Leave the pictures out and restate each entry below word for word.

--- Data shown ---

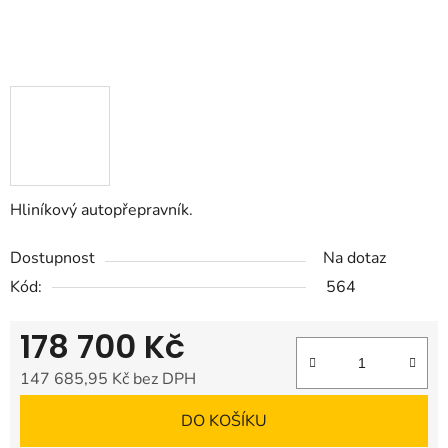
Hliníkový autopřepravník.
Dostupnost
Na dotaz
Kód:
564
178 700 Kč
147 685,95 Kč bez DPH
Měrná cena:
DO KOŠÍKU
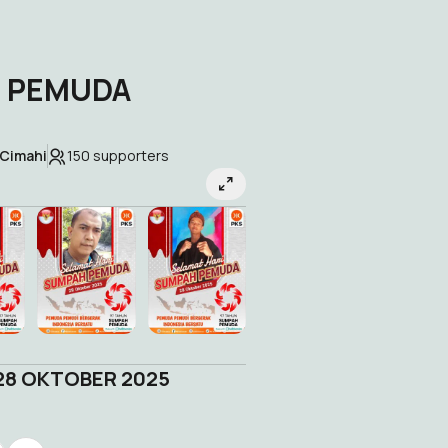
H PEMUDA
 Cimahi
150
supporters
 28 OKTOBER 2025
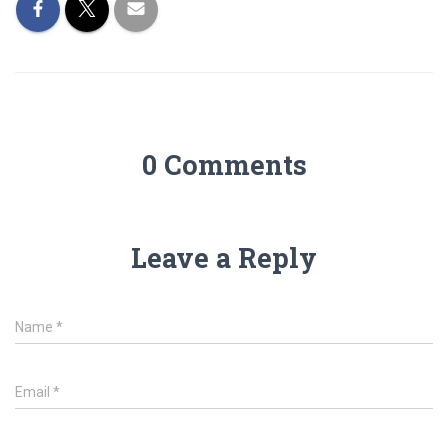
0 Comments
Leave a Reply
Name
*
Email
*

---

- Answer section
Hliníkový autopřepravník.
Dostupnost
Na dotaz
Kód:
564
178 700 Kč
147 685,95 Kč bez DPH
Měrná cena:
DO KOŠÍKU
H PEMUDA
 Cimahi
150
supporters
 28 OKTOBER 2025
0 Comments
Leave a Reply
Name
*
Email
*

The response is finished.